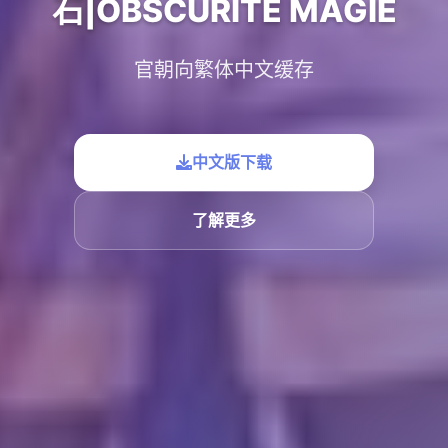
石|OBSCURITE MAGIE
官朝向繁体中文缓存
中文版下载
了解更多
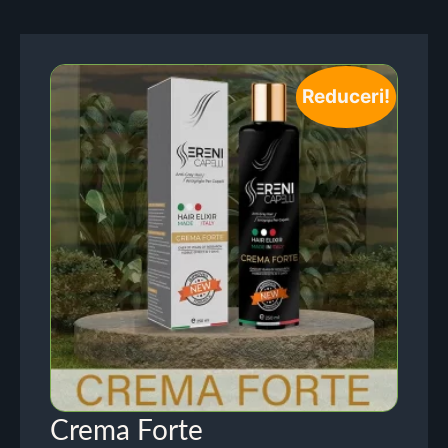
Reduceri!
Crema Forte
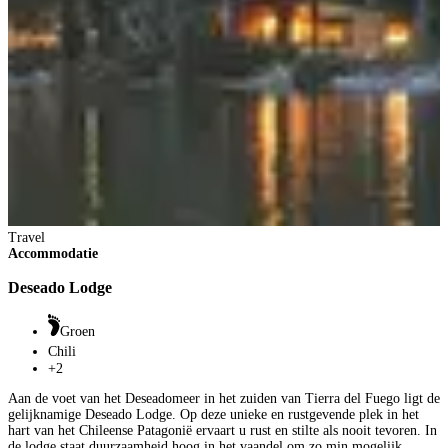
Travel
Accommodatie
Deseado Lodge
Groen
Chili
+2
Aan de voet van het Deseadomeer in het zuiden van Tierra del Fuego ligt de
gelijknamige Deseado Lodge. Op deze unieke en rustgevende plek in het
hart van het Chileense Patagonië ervaart u rust en stilte als nooit tevoren. In
de lodge staat duurzaamheid hoog in het vaandel om zo min mogelijk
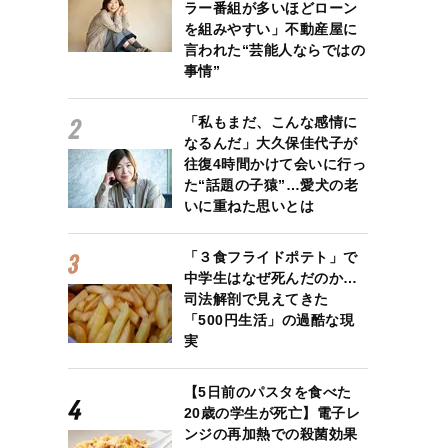
ラー番組が多いほどローン
を組みやすい」不動産屋に
言われた“芸能人ならではの
事情”
「私もまだ、こんな感情に
なるんだ」大久保佳代子が
往復4時間かけて会いに行っ
た“話題の子猿”…愛犬の老
いに重ねた思いとは
「３食フライドポテト」で
中学生はなぜ死んだのか…
司法解剖で見えてきた
「500円生活」の過酷な現
実
【5日前のパスタを食べた
20歳の学生が死亡】電子レ
ンジの再加熱での殺菌効果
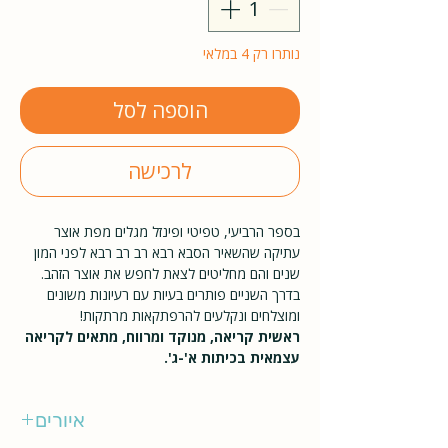
נותרו רק 4 במלאי
הוספה לסל
לרכישה
בספר הרביעי, טפיטי ופינזל מגלים מפת אוצר
עתיקה שהשאיר הסבא רבא רב רב רבא לפני המון
שנים והם מחליטים לצאת לחפש את אוצר הזהב.
בדרך השניים פותרים בעיות עם רעיונות משונים
ומוצלחים ונקלעים להרפתקאות מרתקות!
ראשית קריאה, מנוקד ומרווח, מתאים לקריאה
עצמאית בכיתות א'-ג'.
איורים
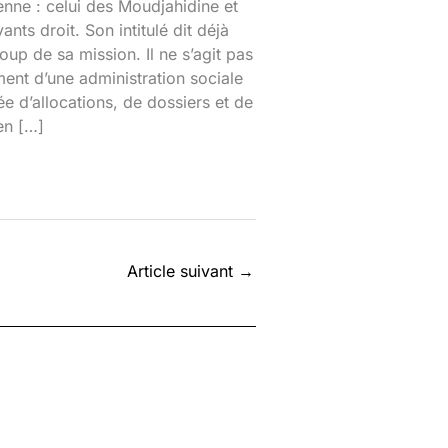
enne : celui des Moudjahidine et
ants droit. Son intitulé dit déjà
up de sa mission. Il ne s’agit pas
ent d’une administration sociale
e d’allocations, de dossiers et de
en […]
Article suivant
→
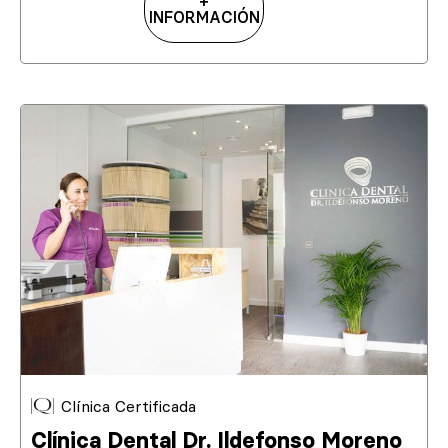
+
INFORMACIÓN
Clínica Certificada
Clínica Dental Dr. Ildefonso Moreno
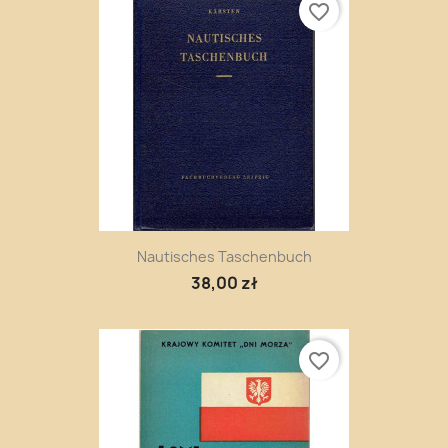
favorite_border
Nautisches Taschenbuch
38,00 zł
favorite_border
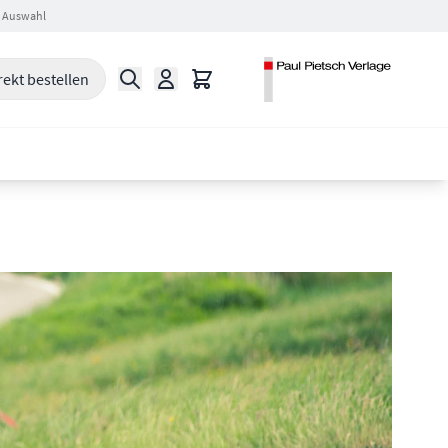
 Auswahl
Suche
Warenkorb
rekt bestellen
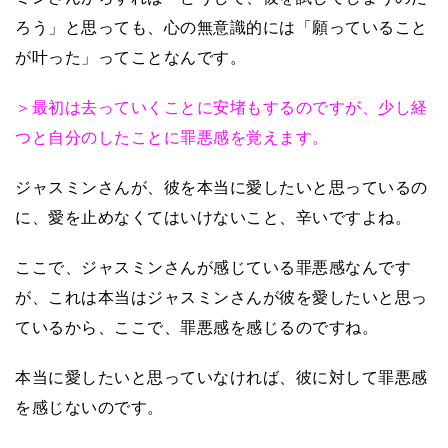
ろう」と思っても、心の無意識的には「願っていること
が叶った」ってことなんです。
＞最初は去っていくことに安堵もするのですが、少し経
つと自分のしたことに罪悪感を覚えます。
ジャスミンさんが、彼を本当に愛したいと思っているの
に、愛を止めなくてはいけないこと、辛いですよね。
ここで、ジャスミンさんが感じている罪悪感なんです
が、これは本当はジャスミンさんが彼を愛したいと思っ
ているから、ここで、罪悪感を感じるのですね。
本当に愛したいと思っていなければ、彼に対して罪悪感
を感じないのです。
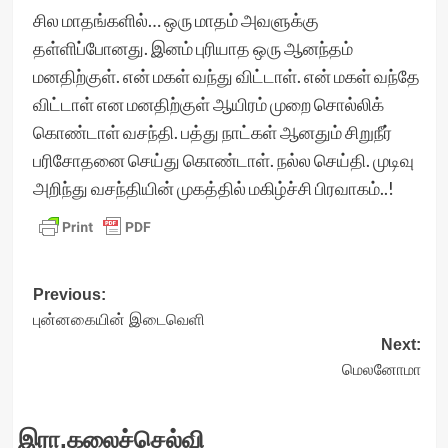
சில மாதங்களில்… ஒரு மாதம் அவளுக்கு
தள்ளிப்போனது. இனம் புரியாத ஒரு ஆனந்தம்
மனதிற்குள். என் மகள் வந்து விட்டாள். என் மகள் வந்தே
விட்டாள் என மனதிற்குள் ஆயிரம் முறை சொல்லிக்
கொண்டாள் வசந்தி. பத்து நாட்கள் ஆனதும் சிறுநீர்
பரிசோதனை செய்து கொண்டாள். நல்ல செய்தி. முடிவு
அறிந்து வசந்தியின் முகத்தில் மகிழ்ச்சி பிரவாகம்..!
Post
Previous:
புன்னகையின் இடைவெளி
navigation
Next:
மெலனோமா
இரா.கலைச்செல்வி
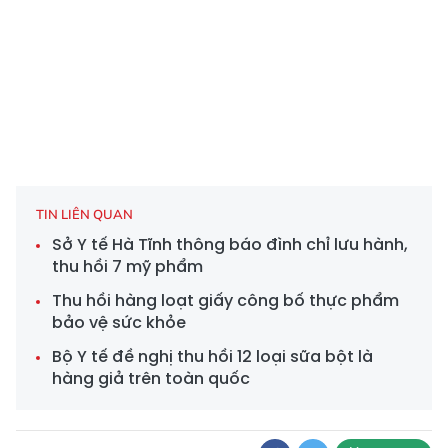
TIN LIÊN QUAN
Sở Y tế Hà Tĩnh thông báo đình chỉ lưu hành,
thu hồi 7 mỹ phẩm
Thu hồi hàng loạt giấy công bố thực phẩm
bảo vệ sức khỏe
Bộ Y tế đề nghị thu hồi 12 loại sữa bột là
hàng giả trên toàn quốc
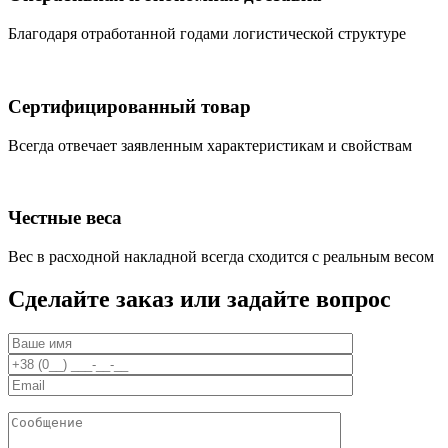
Благодаря отработанной годами логистической структуре
Сертифицированный товар
Всегда отвечает заявленным характеристикам и свойствам
Честные веса
Вес в расходной накладной всегда сходится с реальным весом
Сделайте заказ или задайте вопрос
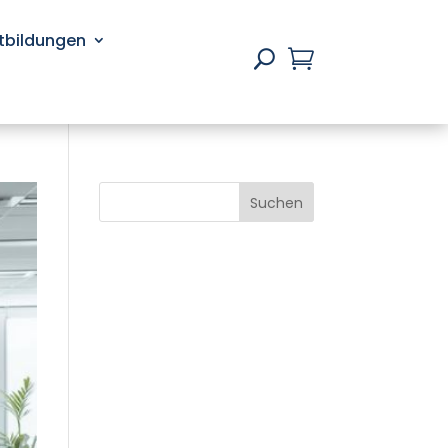
rtbildungen

U
Suchen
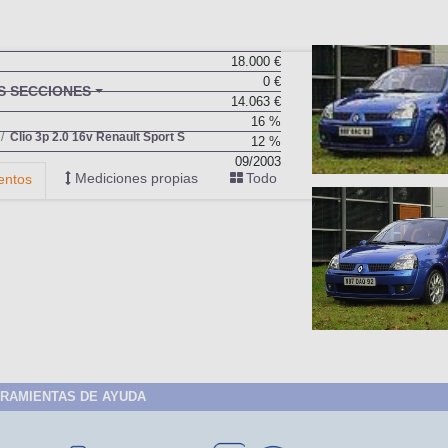
18.000 €
0 €
BU
S SECCIONES
14.063 €
infor
16 %
Clio 3p 2.0 16v Renault Sport S
12 %
09/2003
Mediciones propias
Todo
entos
RAMIENTAS DE AYUDA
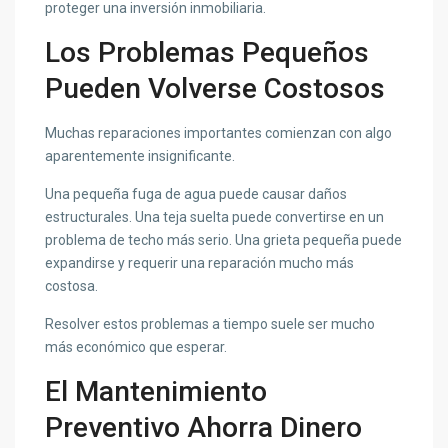
proteger una inversión inmobiliaria.
Los Problemas Pequeños
Pueden Volverse Costosos
Muchas reparaciones importantes comienzan con algo
aparentemente insignificante.
Una pequeña fuga de agua puede causar daños
estructurales. Una teja suelta puede convertirse en un
problema de techo más serio. Una grieta pequeña puede
expandirse y requerir una reparación mucho más
costosa.
Resolver estos problemas a tiempo suele ser mucho
más económico que esperar.
El Mantenimiento
Preventivo Ahorra Dinero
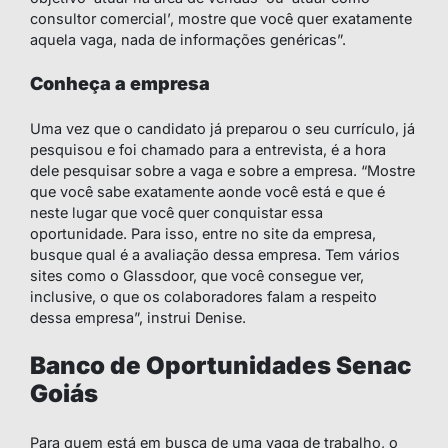
consultor comercial’, mostre que você quer exatamente
aquela vaga, nada de informações genéricas”.
Conheça a empresa
Uma vez que o candidato já preparou o seu currículo, já
pesquisou e foi chamado para a entrevista, é a hora
dele pesquisar sobre a vaga e sobre a empresa. “Mostre
que você sabe exatamente aonde você está e que é
neste lugar que você quer conquistar essa
oportunidade. Para isso, entre no site da empresa,
busque qual é a avaliação dessa empresa. Tem vários
sites como o Glassdoor, que você consegue ver,
inclusive, o que os colaboradores falam a respeito
dessa empresa”, instrui Denise.
Banco de Oportunidades Senac
Goiás
Para quem está em busca de uma vaga de trabalho, o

→ PROBLEM REQUIREMENTS
Search the records for the string "dessa" and return every line in which it occurs.

→ PROBLEM SOLUTION
busque qual é a avaliação dessa empresa. Tem vários
dessa empresa”, instrui Denise.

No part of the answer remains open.